**** DATA EXTRACT ****

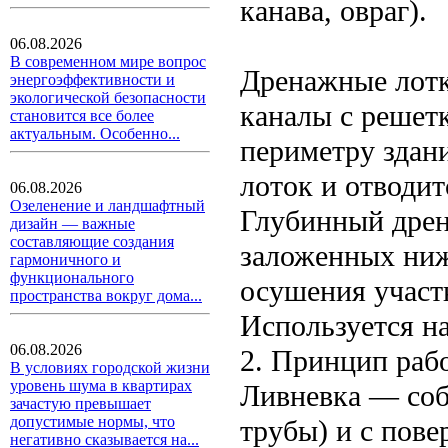
канава, овраг).
06.08.2026
В современном мире вопрос
Дренажные лотк
энергоэффективности и
экологической безопасности
каналы с решет
становится все более
актуальным. Особенно...
периметру здани
лоток и отводит
06.08.2026
Озеленение и ландшафтный
Глубинный дрен
дизайн — важные
составляющие создания
заложенных ниж
гармоничного и
функционального
осушения участ
пространства вокруг дома...
Используется на
06.08.2026
2. Принцип раб
В условиях городской жизни
уровень шума в квартирах
Ливневка — соб
зачастую превышает
допустимые нормы, что
трубы) и с пове
негативно сказывается на...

****

> [INSTRUCTIONS FOR THE TASK] Only one stretch of the data is wanted: the lines from the one with "пространства вокруг дома..." through the last, repeated exactly.

> [OUTPUT OF THE TASK]
пространства вокруг дома...
Используется на
06.08.2026
2. Принцип раб
В условиях городской жизни
уровень шума в квартирах
Ливневка — соб
зачастую превышает
допустимые нормы, что
трубы) и с пове
негативно сказывается на...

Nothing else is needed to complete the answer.